* [What the exercise asks]
Among the lines below, which ones contain the word "checkbox"? Copy every such line.

Saved entries
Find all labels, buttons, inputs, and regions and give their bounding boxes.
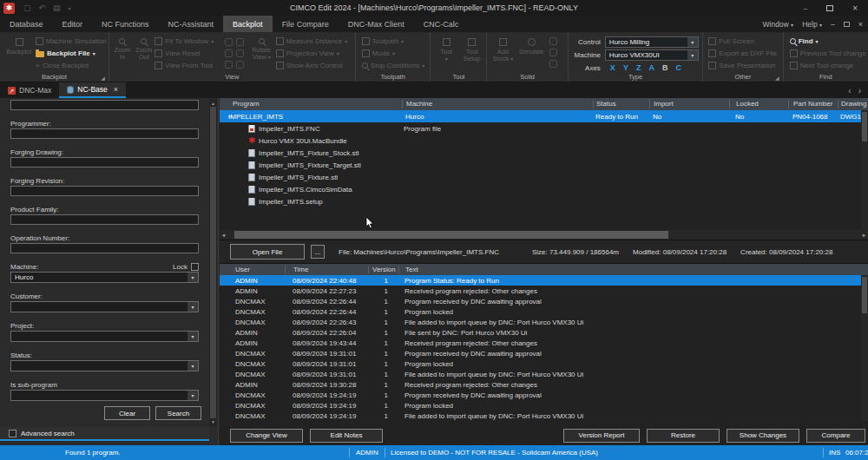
scrollbar-thumb[interactable] [210,107,216,418]
tab-file-compare[interactable]: File Compare [273,16,339,32]
tab-backplot[interactable]: Backplot [223,16,273,32]
toolpath-button[interactable]: Toolpath▾ [362,37,425,45]
machine-simulation-button[interactable]: Machine Simulation [36,37,107,45]
axis-z[interactable]: Z [636,63,641,72]
control-select[interactable]: Hurco Milling▾ [605,36,699,48]
change-view-button[interactable]: Change View [230,429,303,443]
log-row[interactable]: DNCMAX08/09/2024 22:26:431File added to … [220,317,868,327]
scrollbar-thumb[interactable] [862,277,867,313]
axis-x[interactable]: X [610,63,615,72]
save-icon[interactable]: ▢ [23,3,31,12]
collapse-icon[interactable]: − [220,113,228,121]
scroll-up-icon[interactable]: ▲ [209,101,217,106]
mode-button[interactable]: Mode▾ [362,49,425,57]
next-tool-change-button[interactable]: Next Tool change [790,62,866,69]
column-import[interactable]: Import [649,100,729,108]
log-row[interactable]: DNCMAX08/09/2024 19:24:191File added to … [220,411,868,421]
compare-button[interactable]: Compare [806,429,865,443]
tab-scroll-left-icon[interactable]: ‹ [848,86,851,95]
axis-b[interactable]: B [662,63,668,72]
scrollbar-thumb[interactable] [862,112,867,141]
search-button[interactable]: Search [155,406,201,420]
column-text[interactable]: Text [398,266,868,273]
forging-drawing-field[interactable] [10,157,199,168]
chevron-down-icon[interactable]: ▾ [69,5,71,11]
restore-button[interactable]: Restore [647,429,720,443]
tab-nc-assistant[interactable]: NC-Assistant [159,16,224,32]
tab-scroll-right-icon[interactable]: › [858,86,861,95]
chevron-down-icon[interactable]: ▾ [187,332,198,341]
tab-cnc-calc[interactable]: CNC-Calc [414,16,469,32]
close-button[interactable]: × [852,3,858,13]
advanced-search-checkbox[interactable] [9,430,16,437]
sub-program-select[interactable]: ▾ [10,390,199,401]
zoom-out-button[interactable]: Zoom Out [133,34,155,73]
lock-checkbox[interactable] [191,263,199,271]
print-icon[interactable]: ▤ [53,3,61,12]
projection-view-button[interactable]: Projection View▾ [276,49,353,57]
add-stock-button[interactable]: Add Stock ▾ [490,34,516,73]
log-row[interactable]: ADMIN08/09/2024 22:27:231Received progra… [220,286,868,296]
forging-revision-field[interactable] [10,186,199,196]
log-scrollbar[interactable] [861,275,868,421]
view-iso-icon[interactable] [225,38,233,46]
operation-number-field[interactable] [10,243,199,253]
help-menu[interactable]: Help ▾ [802,20,822,29]
chevron-down-icon[interactable]: ▾ [187,391,198,400]
log-row[interactable]: DNCMAX08/09/2024 19:31:011Program locked [220,358,868,369]
machine-select[interactable]: Hurco VMX30UI▾ [605,49,699,61]
save-presentation-button[interactable]: Save Presentation [708,62,777,69]
show-axis-control-button[interactable]: Show Axis Control [276,62,353,69]
axis-y[interactable]: Y [623,63,628,72]
view-bottom-icon[interactable] [236,61,244,69]
file-row[interactable]: Impeller_IMTS.FNC Program file [220,122,868,135]
file-row[interactable]: Impeller_IMTS_Fixture_Target.stl [220,159,868,171]
file-row[interactable]: ✱Hurco VMX 30Ui.MacBundle [220,135,868,147]
project-select[interactable]: ▾ [10,331,199,342]
backplot-button[interactable]: Backplot [3,34,36,73]
column-program[interactable]: Program [220,100,402,108]
log-row[interactable]: DNCMAX08/09/2024 19:24:191Program receiv… [220,390,868,400]
horizontal-scrollbar[interactable]: ◂ ▸ [220,230,868,240]
tool-button[interactable]: Tool▾ [433,34,459,73]
find-button[interactable]: Find▾ [790,37,866,45]
tab-database[interactable]: Database [0,16,53,32]
panel-scrollbar[interactable]: ▲ ▼ [209,99,217,426]
backplot-file-button[interactable]: Backplot File▾ [36,49,107,57]
chevron-down-icon[interactable]: ▾ [187,302,198,312]
solid-options-buttons[interactable] [547,34,561,73]
chevron-down-icon[interactable]: ▾ [187,361,198,371]
scrollbar-thumb[interactable] [234,231,668,239]
top-search-field[interactable] [10,100,199,110]
maximize-button[interactable] [826,5,833,11]
scroll-down-icon[interactable]: ▼ [209,419,217,424]
column-time[interactable]: Time [285,266,368,273]
minimize-button[interactable]: – [804,4,807,12]
solid-option-icon[interactable] [549,49,557,56]
log-row[interactable]: DNCMAX08/09/2024 22:26:441Program locked [220,306,868,317]
file-row[interactable]: Impeller_IMTS_Fixture.stl [220,171,868,183]
column-user[interactable]: User [220,266,285,273]
log-row[interactable]: DNCMAX08/09/2024 19:31:011File added to … [220,369,868,379]
tab-editor[interactable]: Editor [53,16,93,32]
file-row[interactable]: Impeller_IMTS_Fixture_Stock.stl [220,147,868,159]
view-front-icon[interactable] [225,49,233,57]
product-family-field[interactable] [10,214,199,225]
export-dxf-button[interactable]: Export as DXF File [708,49,777,57]
customer-select[interactable]: ▾ [10,301,199,312]
tool-setup-button[interactable]: Tool Setup [459,34,485,73]
view-side-icon[interactable] [236,49,244,57]
fit-to-window-button[interactable]: Fit To Window▾ [155,37,222,45]
chevron-down-icon[interactable]: ▾ [187,273,198,282]
log-row[interactable]: ADMIN08/09/2024 22:40:481Program Status:… [220,275,868,286]
zoom-in-button[interactable]: Zoom In [112,34,133,73]
log-row[interactable]: DNCMAX08/09/2024 22:26:441Program receiv… [220,296,868,306]
stop-conditions-button[interactable]: Stop Conditions▾ [362,62,425,69]
scroll-right-icon[interactable]: ▸ [860,232,868,239]
programmer-field[interactable] [10,128,199,139]
machine-filter-select[interactable]: Hurco▾ [10,272,199,283]
view-reset-button[interactable]: View Reset [155,49,222,57]
doc-minimize-button[interactable]: ‒ [831,20,835,29]
solid-option-icon[interactable] [549,60,557,68]
column-version[interactable]: Version [368,266,398,273]
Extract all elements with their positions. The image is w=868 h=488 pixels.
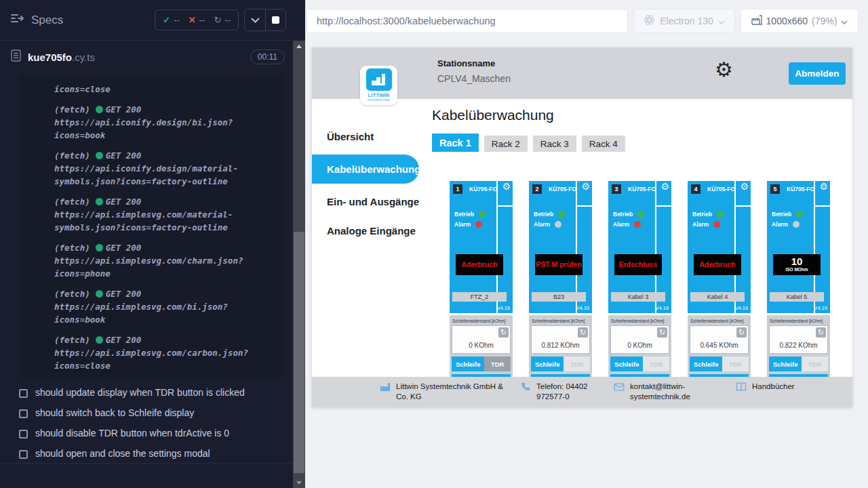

* [Result for this task]
advanced-search-checkbox[interactable] [9,430,16,437]
lock-checkbox[interactable] [191,263,199,271]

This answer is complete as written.